The source code of the program is saved in

/home/ubuntu/ros2_ws/src/xf_mic_asr_offline/scripts/voice_control_move.py

(1) Function:

① Main：

def main():
    node = VoiceControMovelNode('voice_control_move')
    rclpy.spin(node)
    node.destroy_node()
    rclpy.shutdown()

Enable the voice-controlled motion.

(2) Class:

① Init：

    def __init__(self, name):
        rclpy.init()
        super().__init__(name)

        self.angle = None
        self.words = None
        self.running = True
        self.haved_stop = False
        self.last_status = Twist()

        self.language = os.environ['ASR_LANGUAGE']
        self.mecanum_pub = self.create_publisher(Twist, '/controller/cmd_vel', 1)
        self.buzzer_pub = self.create_publisher(BuzzerState, '/ros_robot_controller/set_buzzer', 1)
        self.create_subscription(String, '/asr_node/voice_words', self.words_callback, 1)
        self.create_subscription(Int32, '/awake_node/angle', self.angle_callback, 1)

        self.client = self.create_client(Trigger, '/asr_node/init_finish')
        self.client.wait_for_service()  # Blocking wait(阻塞等待)
        self.declare_parameter('delay', 0)
        time.sleep(self.get_parameter('delay').value)
        self.mecanum_pub.publish(Twist())
        self.play('running')

        self.get_logger().info('唤醒口令: 小幻小幻(Wake up word: hello hiwonder)')
        self.get_logger().info('唤醒后15秒内可以不用再唤醒(No need to wake up within 15 seconds after waking up)')
        self.get_logger().info('控制指令: 左转 右转 前进 后退(Voice command: turn left/turn right/go forward/go backward)')
        self.time_stamp = time.time()
        self.current_time_stamp = time.time()
        threading.Thread(target=self.main, daemon=True).start()
        self.create_service(Trigger, '~/init_finish', self.get_node_state)
        self.get_logger().info('\033[1;32m%s\033[0m' % 'start')

Initialize various parameters, call the chassis node, buzzer node, radar node, and voice recognition node, and finally start the main function.

② get_node_state:

    def get_node_state(self, request, response):
        response.success = True
        return response

Initialize the status of the node.

③ Play：

    def play(self, name):
        voice_play.play(name, language=self.language)

④ Play the audio

words_callback：

    def words_callback(self, msg):
        self.words = json.dumps(msg.data, ensure_ascii=False)[1:-1]
        if self.language == 'Chinese':
            self.words = self.words.replace(' ', '')
        self.get_logger().info('words:%s' % self.words)
        if self.words is not None and self.words not in ['唤醒成功(wake-up-success)', '休眠(Sleep)', '失败5次(Fail-5-times)',
                                                         '失败10次(Fail-10-times']:
            pass
        elif self.words == '唤醒成功(wake-up-success)':
            self.play('awake')
        elif self.words == '休眠(Sleep)':
            msg = BuzzerState()
            msg.freq = 1000
            msg.on_time = 0.1

            msg.off_time = 0.01
            msg.repeat = 1
            self.buzzer_pub.publish(msg)

The voice recognition callback function reads data returned by the microphone through the node.

⑤ angle_callback：

    def angle_callback(self, msg):
        self.angle = msg.data
        self.get_logger().info('angle:%s' % self.angle)
        self.start_follow = False
        self.mecanum_pub.publish(Twist())
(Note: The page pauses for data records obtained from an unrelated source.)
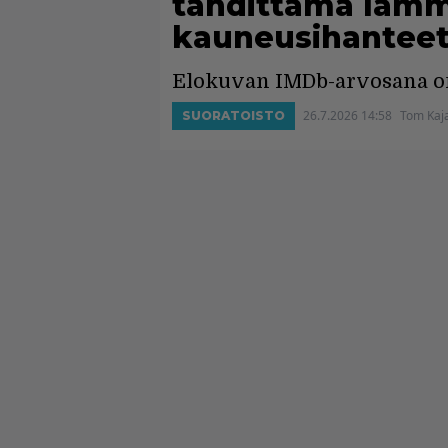
tähdittämä lämm
kauneusihanteet
Elokuvan IMDb-arvosana on
26.7.2026 14:58
Tom Kaj
SUORATOISTO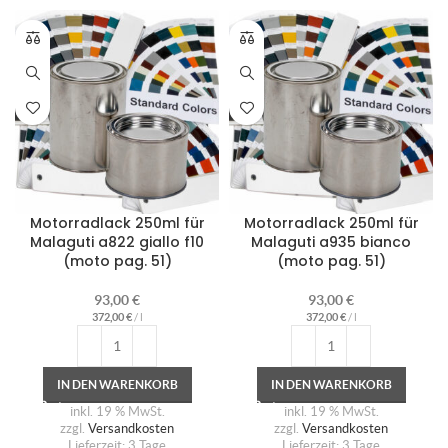
Motorradlack 250ml für
Motorradlack 250ml für
Malaguti a822 giallo f10
Malaguti a935 bianco
(moto pag. 51)
(moto pag. 51)
93,00
€
93,00
€
372,00
€
/
l
372,00
€
/
l
IN DEN WARENKORB
IN DEN WARENKORB
inkl. 19 % MwSt.
inkl. 19 % MwSt.
zzgl.
Versandkosten
zzgl.
Versandkosten
Lieferzeit:
3 Tage
Lieferzeit:
3 Tage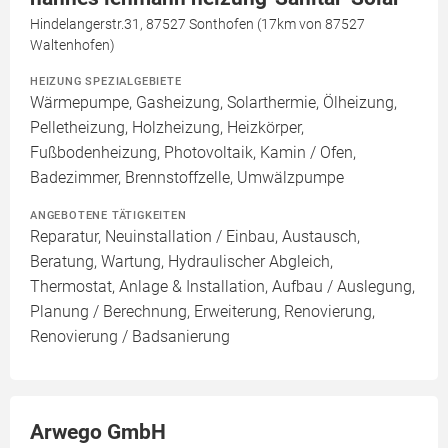
Hindelangerstr.31, 87527 Sonthofen (17km von 87527
Waltenhofen)
HEIZUNG SPEZIALGEBIETE
Wärmepumpe, Gasheizung, Solarthermie, Ölheizung,
Pelletheizung, Holzheizung, Heizkörper,
Fußbodenheizung, Photovoltaik, Kamin / Ofen,
Badezimmer, Brennstoffzelle, Umwälzpumpe
ANGEBOTENE TÄTIGKEITEN
Reparatur, Neuinstallation / Einbau, Austausch,
Beratung, Wartung, Hydraulischer Abgleich,
Thermostat, Anlage & Installation, Aufbau / Auslegung,
Planung / Berechnung, Erweiterung, Renovierung,
Renovierung / Badsanierung
Arwego GmbH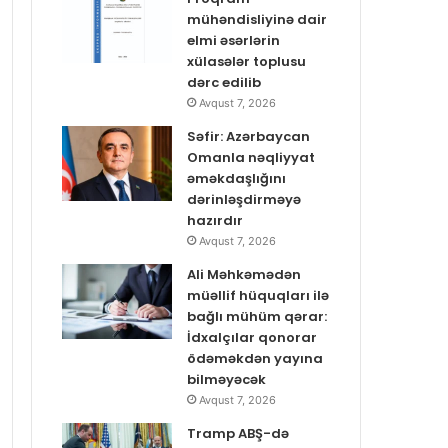
mühəndisliyinə dair
elmi əsərlərin
xülasələr toplusu
dərc edilib
Avqust 7, 2026
Səfir: Azərbaycan
Omanla nəqliyyat
əməkdaşlığını
dərinləşdirməyə
hazırdır
Avqust 7, 2026
Ali Məhkəmədən
müəllif hüquqları ilə
bağlı mühüm qərar:
İdxalçılar qonorar
ödəməkdən yayına
bilməyəcək
Avqust 7, 2026
Tramp ABŞ-də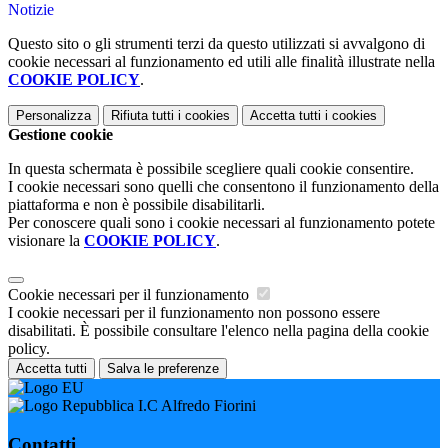
Notizie
Questo sito o gli strumenti terzi da questo utilizzati si avvalgono di
cookie necessari al funzionamento ed utili alle finalità illustrate nella
COOKIE POLICY
.
Personalizza
Rifiuta tutti
i cookies
Accetta tutti
i cookies
Gestione cookie
In questa schermata è possibile scegliere quali cookie consentire.
I cookie necessari sono quelli che consentono il funzionamento della
piattaforma e non è possibile disabilitarli.
Per conoscere quali sono i cookie necessari al funzionamento potete
visionare la
COOKIE POLICY
.
Cookie necessari per il funzionamento
I cookie necessari per il funzionamento non possono essere
disabilitati. È possibile consultare l'elenco nella pagina della cookie
policy.
Accetta tutti
Salva le preferenze
I.C Alfredo Fiorini
Contatti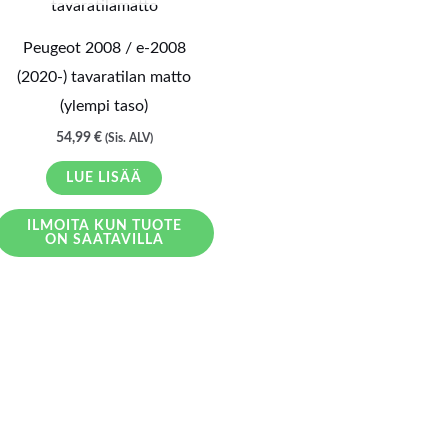
Peugeot 2008 / e-2008
(2020-) tavaratilan matto
(ylempi taso)
54,99
€
(Sis. ALV)
LUE LISÄÄ
ILMOITA KUN TUOTE
ON SAATAVILLA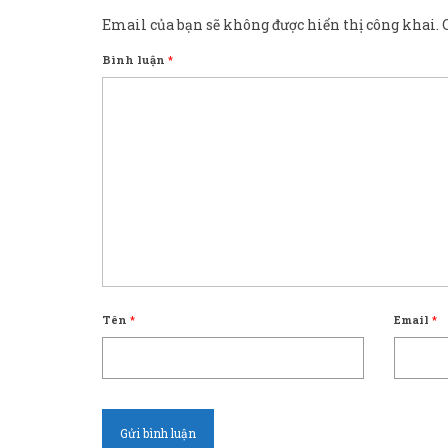
Email của bạn sẽ không được hiển thị công khai.
Bình luận
*
Tên
*
Email
*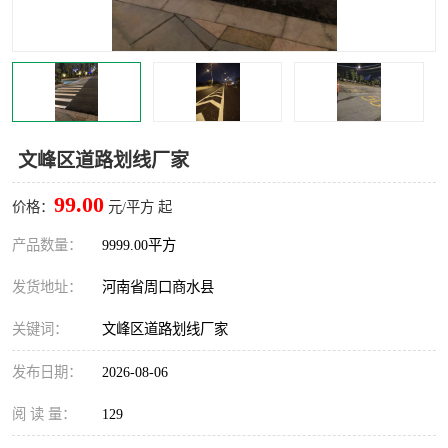
文峰区道路划线厂家
99.00
价格：
元/平方 起
产品数量：
9999.00平方
发货地址：
河南省周口商水县
关键词：
文峰区道路划线厂家
发布日期：
2026-08-06
阅 读 量：
129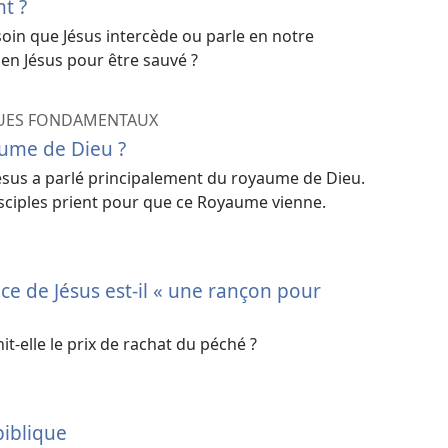
t ?
in que Jésus intercède ou parle en notre
e en Jésus pour être sauvé ?
QUES FONDAMENTAUX
aume de Dieu ?
 Jésus a parlé principalement du royaume de Dieu.
isciples prient pour que ce Royaume vienne.
ice de Jésus est-il « une rançon pour
-elle le prix de rachat du péché ?
biblique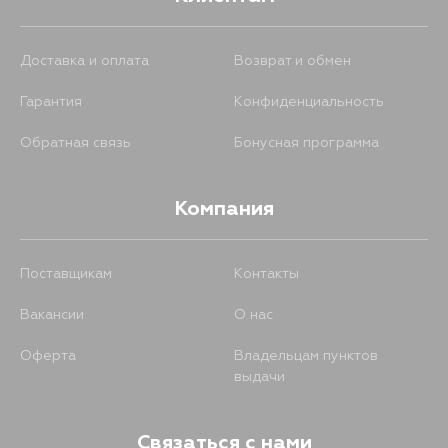
Доставка и оплата
Возврат и обмен
Гарантия
Конфиденциальность
Обратная связь
Бонусная программа
Компания
Поставщикам
Контакты
Вакансии
О нас
Оферта
Владельцам пунктов
выдачи
Связаться с нами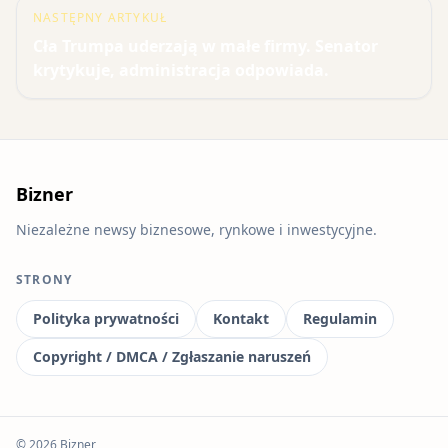
NASTĘPNY ARTYKUŁ
Cła Trumpa uderzają w małe firmy. Senator
krytykuje, administracja odpowiada.
Bizner
Niezależne newsy biznesowe, rynkowe i inwestycyjne.
STRONY
Polityka prywatności
Kontakt
Regulamin
Copyright / DMCA / Zgłaszanie naruszeń
© 2026 Bizner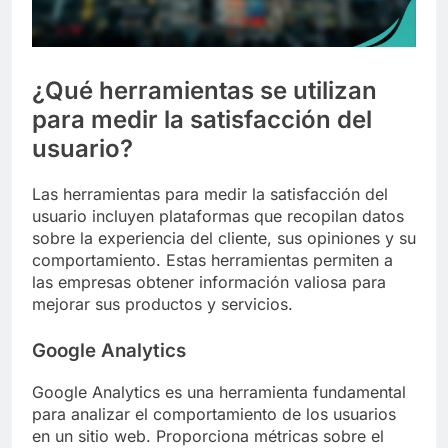
¿Qué herramientas se utilizan
para medir la satisfacción del
usuario?
Las herramientas para medir la satisfacción del
usuario incluyen plataformas que recopilan datos
sobre la experiencia del cliente, sus opiniones y su
comportamiento. Estas herramientas permiten a
las empresas obtener información valiosa para
mejorar sus productos y servicios.
Google Analytics
Google Analytics es una herramienta fundamental
para analizar el comportamiento de los usuarios
en un sitio web. Proporciona métricas sobre el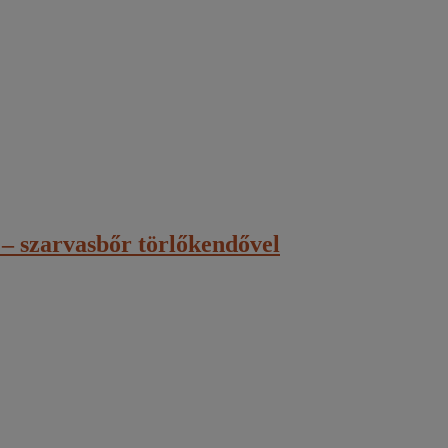
 – szarvasbőr törlőkendővel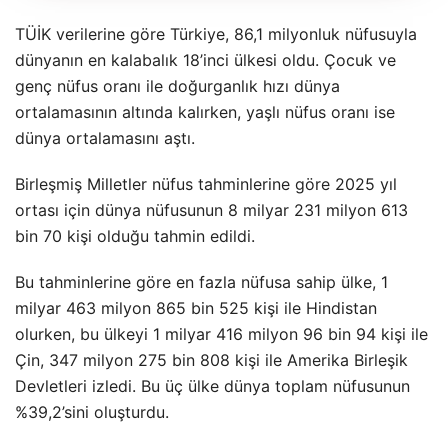
TÜİK verilerine göre Türkiye, 86,1 milyonluk nüfusuyla
dünyanın en kalabalık 18’inci ülkesi oldu. Çocuk ve
genç nüfus oranı ile doğurganlık hızı dünya
ortalamasının altında kalırken, yaşlı nüfus oranı ise
dünya ortalamasını aştı.
Birleşmiş Milletler nüfus tahminlerine göre 2025 yıl
ortası için dünya nüfusunun 8 milyar 231 milyon 613
bin 70 kişi olduğu tahmin edildi.
Bu tahminlerine göre en fazla nüfusa sahip ülke, 1
milyar 463 milyon 865 bin 525 kişi ile Hindistan
olurken, bu ülkeyi 1 milyar 416 milyon 96 bin 94 kişi ile
Çin, 347 milyon 275 bin 808 kişi ile Amerika Birleşik
Devletleri izledi. Bu üç ülke dünya toplam nüfusunun
%39,2’sini oluşturdu.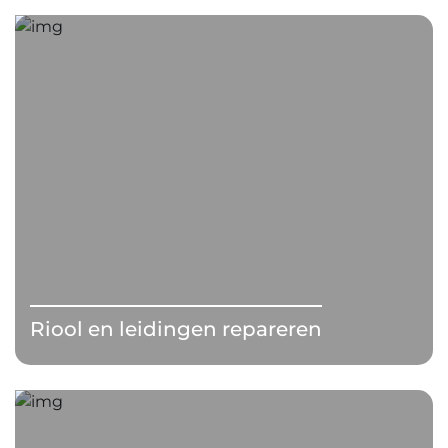
Riool en leidingen repareren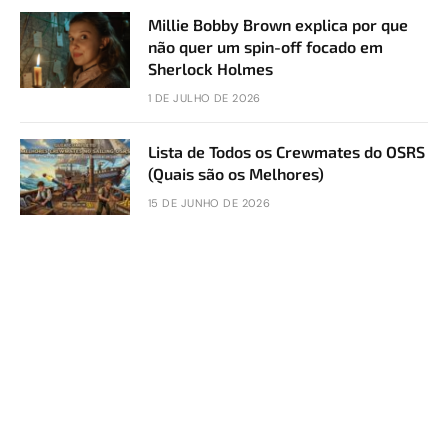
Millie Bobby Brown explica por que
não quer um spin-off focado em
Sherlock Holmes
1 DE JULHO DE 2026
Lista de Todos os Crewmates do OSRS
(Quais são os Melhores)
15 DE JUNHO DE 2026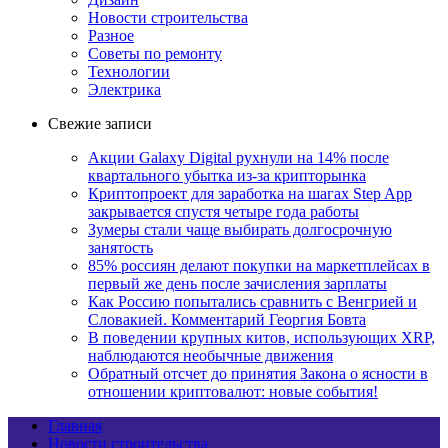
Новости строительства
Разное
Советы по ремонту
Технологии
Электрика
Свежие записи
Акции Galaxy Digital рухнули на 14% после
квартального убытка из-за крипторынка
Криптопроект для заработка на шагах Step App
закрывается спустя четыре года работы
Зумеры стали чаще выбирать долгосрочную
занятость
85% россиян делают покупки на маркетплейсах в
первый же день после зачисления зарплаты
Как Россию попытались сравнить с Венгрией и
Словакией. Комментарий Георгия Бовта
В поведении крупных китов, использующих XRP,
наблюдаются необычные движения
Обратный отсчет до принятия Закона о ясности в
отношении криптовалют: новые события!
Главная
Новости строительства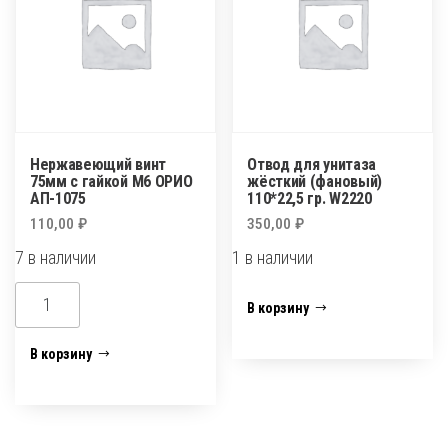
Нержавеющий винт
Отвод для унитаза
75мм с гайкой М6 ОРИО
жёсткий (фановый)
АП-1075
110*22,5 гр. W2220
110,00
₽
350,00
₽
7 в наличии
1 в наличии
Количество
Количество
В корзину
товара
товара
Нержавеющий
Отвод
В корзину
винт
для
75мм
унитаза
с
жёсткий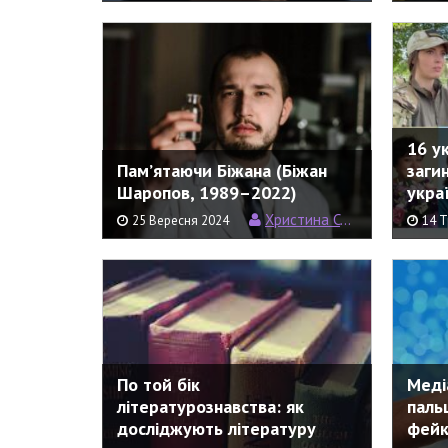
16 у
Пам’ятаючи Біжана (Біжан
заги
Шаропов, 1989–2022)
украї
Христина Семерин
25 Вересня 2024
14 Т
По той бік
Меді
літературознавства: як
пальц
досліджують літературу
фейк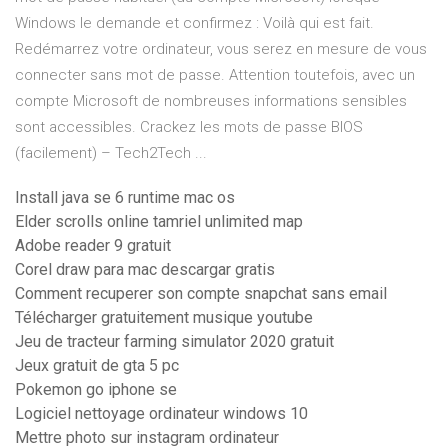
Windows le demande et confirmez : Voilà qui est fait.
Redémarrez votre ordinateur, vous serez en mesure de vous
connecter sans mot de passe. Attention toutefois, avec un
compte Microsoft de nombreuses informations sensibles
sont accessibles. Crackez les mots de passe BIOS
(facilement) – Tech2Tech ...
Install java se 6 runtime mac os
Elder scrolls online tamriel unlimited map
Adobe reader 9 gratuit
Corel draw para mac descargar gratis
Comment recuperer son compte snapchat sans email
Télécharger gratuitement musique youtube
Jeu de tracteur farming simulator 2020 gratuit
Jeux gratuit de gta 5 pc
Pokemon go iphone se
Logiciel nettoyage ordinateur windows 10
Mettre photo sur instagram ordinateur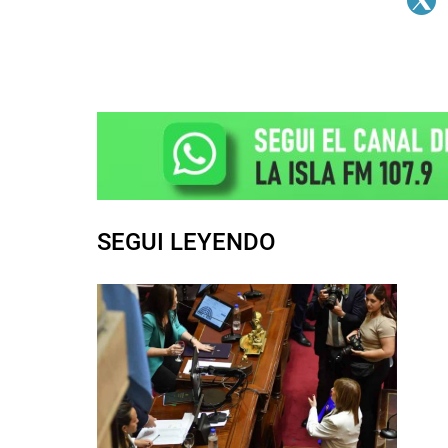
SEGUI LEYENDO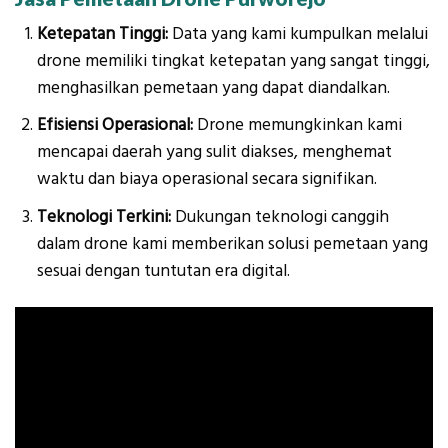
Ketepatan Tinggi:
Data yang kami kumpulkan melalui
drone memiliki tingkat ketepatan yang sangat tinggi,
menghasilkan pemetaan yang dapat diandalkan.
Efisiensi Operasional:
Drone memungkinkan kami
mencapai daerah yang sulit diakses, menghemat
waktu dan biaya operasional secara signifikan.
Teknologi Terkini:
Dukungan teknologi canggih
dalam drone kami memberikan solusi pemetaan yang
sesuai dengan tuntutan era digital.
The sound source recognition callback function will determine the angle of the sound source relative to the microphone based on the wake-up signal.

⑥ Main：

    def main(self):
        while True:
            if self.words is not None:
                twist = Twist()
                if self.words == '前进' or self.words == 'go forward':
                    self.play('go')
                    self.time_stamp = time.time() + 2
                    twist.linear.x = 0.2
                elif self.words == '后退' or self.words == 'go backward':
                    self.play('back')
                    self.time_stamp = time.time() + 2
                    twist.linear.x = -0.2
                elif self.words == '左转' or self.words == 'turn left':
                    self.play('turn_left')
                    self.time_stamp = time.time() + 2
                    twist.linear.x = 0.2
                    twist.angular.z = twist.linear.x/0.5 
                elif self.words == '右转' or self.words == 'turn right':
                    self.play('turn_right')
                    self.time_stamp = time.time() + 2
                    twist.linear.x = 0.2
                    twist.angular.z = -twist.linear.x/0.5
                elif self.words == '休眠(Sleep)':
                    time.sleep(0.01)
                self.words = None
                self.haved_stop = False
                self.mecanum_pub.publish(twist)
            else:
                time.sleep(0.01)
            self.current_time_stamp = time.time()
            if self.time_stamp < self.current_time_stamp and not self.haved_stop:
                self.mecanum_pub.publish(Twist())
                self.haved_stop = True

After receiving commands, the execution strategy adjusts the linear and angular velocities differently based on each command, thereby controlling the robot for various movements.

8.4.6 Function Extension

Change Wake-Up Command

The default wake-up command is “Hello Hiwonder”, which can be changed by revising the configuration file. For example, change it to “小爱小爱”.

Note

The input command should be case sensitive, and keywords can be complemented using “Tab” key.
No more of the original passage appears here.